The policy changes underway in Brazil — which underlie the optics of an all-white cabinet — come as people had been encouraged to embrace their Black racial identity.

“The Black and brown population is about 53 percent of the total population, and whites are about 47 percent. It is a very interesting movement because 10 or 15 years ago, the ratios were the opposite,” Paixão noted.

“This was an orchestrated effort to turn the clock back,” said Bill Fletcher Jr., former president of TransAfrica Forum, and Senior Scholar with the Institute for Policy Studies. “The coup is a coup against the workers the poor and Black folks. This is what this is against. And it is illustrated in what the cabinet looks like, who is in the cabinet, and the elimination of programs that targeted the poor and the Black,” Fletcher told Atlanta Black Star.

He argued that what is taking place in Brazil today is a continuation of what occurred decades earlier.

“In the 1960s, Brazil embarked on a progressive direction, and the progressive direction was undermined by a coup in 1964. Very reactionary forces took over, and there was a high level at repression,” Fletcher said. “And the U.S., in collaboration with reactionary forces in Brazil, moved the coup. So the fight since then has been to expand and restore democracy, which led to the Worker’s Rights Party. The victory of Lula as president was the result of a coalition — that coalition which also extended with Rousseff. What we’ve been seeing ever since democracy has been restored is reactionary forces chomping at the bit,” he added.

Brazilian social justice movements agree with Fletcher. In a statement, the Landless Workers Movement condemned the impeachment of Rousseff and installment of Temer as a “social backlash” that “intends to apply a recessive and neo-liberal program” that was rejected by most voters at the polls.
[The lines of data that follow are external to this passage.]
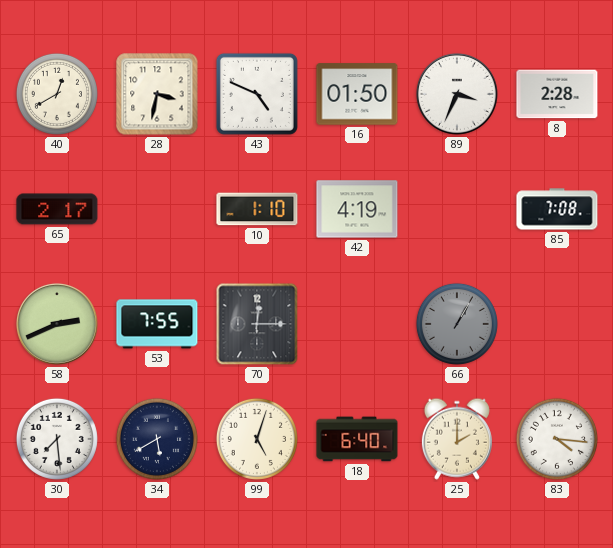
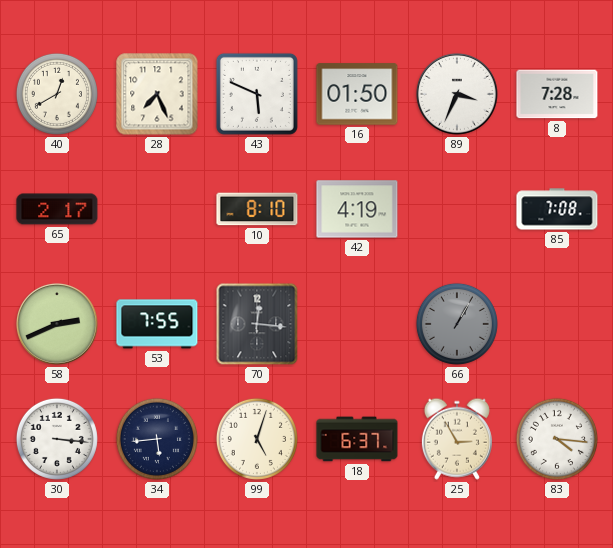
28: 3:32 -> 7:26
43: 4:49 -> 5:49
8: 2:28 -> 7:28
10: 1:10 -> 8:10
70: 12:15 -> 12:16
30: 7:29 -> 3:16
34: 5:40 -> 5:44
18: 6:40 -> 6:37
25: 2:00 -> 2:55
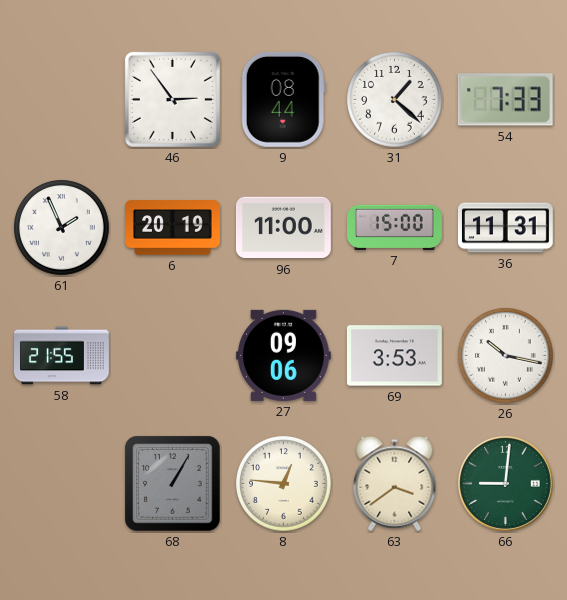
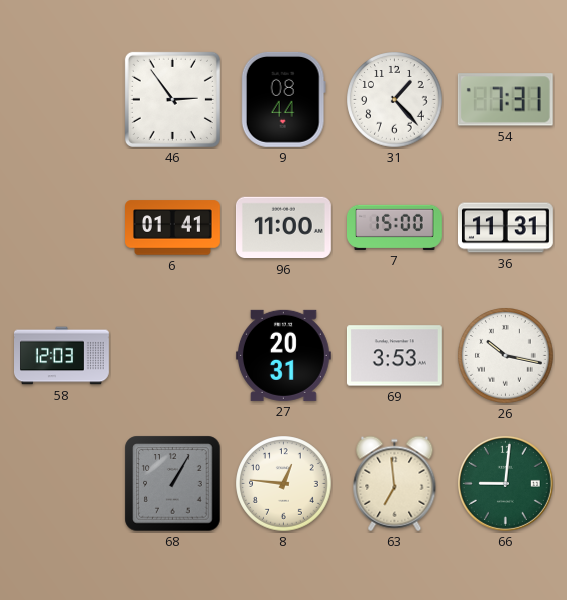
31: 1:22 -> 1:23
54: 7:33 -> 7:31
61: 1:56 -> none
6: 20:19 -> 01:41
58: 21:55 -> 12:03
27: 09:06 -> 20:31
63: 3:39 -> 6:59
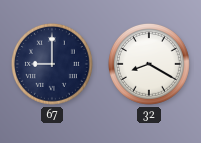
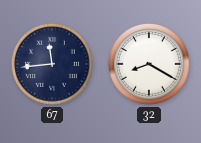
67: 9:00 -> 11:44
“This is an institutional and anti-democratic coup that disrespected the will of 54 million voters and was orchestrated by the most conservative sectors of society, particularly the neo-liberal business, subservient to the interests of U.S. companies. A coup supported by a permanent campaign of mass media…and by a selective action of the sectors of the judiciary,” the group said. “Unable to live with democracy and submit to the popular will, the elites withdrawn the President without any evidence of crime, just so their project of social cuts, unemployment and privatization is taken into place.”

“You have a country in denial about race. They have paraded themselves as a democracy, which is bulls**t,” Fletcher offered. “What developed is an Afro-Brazilian movement received legitimacy. There was a recognition that the Afro-Brazilian question and issues of race had to be addressed. The reactionaries in Brazil want to deny the issue of race and pretend it is fine, and the leftists are trouble makers.”

“In the Lula-Rousseff era was an effort to openly talk about race and acknowledge African descendants were speaking out and were present,” Fletcher said. “The thing about it is there is not a lick of evidence of corruption on her part. The thing that can’t be debated is that past presidents did it and weren’t brought to trial.”

What does the future behold for Brazil?

“There are a number of potential outcomes, some more unnerving than others,” Fletcher believes. “There could be a military coup because the extent of the actual corruption in Brazil is significant. The right wing is democratically more corrupt, and you have this issue of corruption that is pissing people off. There could be a military coup ostensibly to clean things up and return things to civilian rule,” he posited. “There could be a breakdown that leads to one form or another of civil war. It could be something like we see in Egypt, with military operations and repression.”

Meanwhile, even in the midst of Brazil’s political turmoil and the moves against racial inclusion, professor Kraay sees signs of progress.

“However, the public questioning of interim president Michel Temer’s choice of cabinet members, the fact that many Brazilians have noticed these absences, indicates that Brazil has changed in the last 15 or 20 years. It wasn’t too long ago that such absences would have gone mostly unremarked,” he said.